Please reopen Hijackthis to 'do system scan only.' Check each of the following, if present:
R0 - HKCU\Software\Microsoft\Internet Explorer\Main,Start Page = about:blank
O24 - Desktop Component 0: (no name) - https://toolbox.iprimus.com.au/images/PrimusLogo.gif

Close all Windows except HijackThis and click on "Fix All".

I did EXACTLY this and my desktop background disappeared! This is NOT a virus issue - I think it is one of those things I have to work on later with someone else, somewhere else, as I still have several theme issues which I fully understand are not your problem. I just mentioned it because the original anti virus instructions say you should mention anything unusual which happens.

3/ Combofix is ALREADY uninstalled - you told me to do so in post 40 and I followed your instructions exactly viz .

# Uninstall ComboFix and all Backups of the files it deleted
# Click START> then RUN
# Now type Combofix /Uninstall in the runbox and click OK. Note the space between the X and the U, it needs to be there.
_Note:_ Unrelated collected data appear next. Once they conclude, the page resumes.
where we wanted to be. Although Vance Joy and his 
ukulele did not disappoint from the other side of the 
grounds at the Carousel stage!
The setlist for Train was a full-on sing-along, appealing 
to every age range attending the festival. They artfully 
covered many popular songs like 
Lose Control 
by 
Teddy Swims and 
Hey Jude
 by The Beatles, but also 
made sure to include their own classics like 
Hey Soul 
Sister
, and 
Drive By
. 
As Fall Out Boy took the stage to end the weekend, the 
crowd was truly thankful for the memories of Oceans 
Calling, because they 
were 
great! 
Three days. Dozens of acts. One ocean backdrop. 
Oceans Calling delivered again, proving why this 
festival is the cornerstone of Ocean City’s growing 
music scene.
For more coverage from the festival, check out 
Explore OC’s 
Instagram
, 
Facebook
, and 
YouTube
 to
4/ I have no option called "> Display> Desktop tab> Customize>" in my control panel - see:

Image not showing up? url is https://www.techspot.com/gallery/member-galleries/p4086-my-control-panel.htm
Link not working? text of url is: "techspot.com/gallery/member-galleries/p4086-my-control-panel" you'll have to cut and paste the url back together to to see it I guess. I don't know WHAT I have done wrong here - other people have images in their posts, so it must be do-able! I hope you can see the image somehow. You will have to forgive the colours in the screenshot, I know they are offensive to others but this is the range in which my appalling eyesight works the best.

5/ I normally have "Do not show hidden files and folders" Checked but it is currently unchecked while I am working on my system updating project. I will change it back when I am done. 'Hide protected operating system (Recommended)" is already checked.
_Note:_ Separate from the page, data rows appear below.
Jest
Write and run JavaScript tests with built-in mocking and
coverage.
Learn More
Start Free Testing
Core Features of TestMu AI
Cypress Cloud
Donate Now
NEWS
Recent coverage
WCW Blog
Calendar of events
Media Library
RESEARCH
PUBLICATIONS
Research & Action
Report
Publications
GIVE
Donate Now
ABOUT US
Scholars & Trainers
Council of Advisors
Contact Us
I'm off to double check I have uninstalled everything else. I'll be back later,
Ciao, KK.

 

[Bobbye]

This is my last post:

The reason I told you to go hide the files is because the desktop.ini icon is on your desktop. They 'should/need to be' hidden at all time except when you are intentionally trying to find a hidden file. This protect you from accidentally removing a system file. Leave open at your own risk. Did it occur to you that things like this might be part of the problems you're having?

Please choose whatever background you want on your desktop. Yes, I removed is due to the 024 entry in the HJT log. That's how it's suppose to be handled.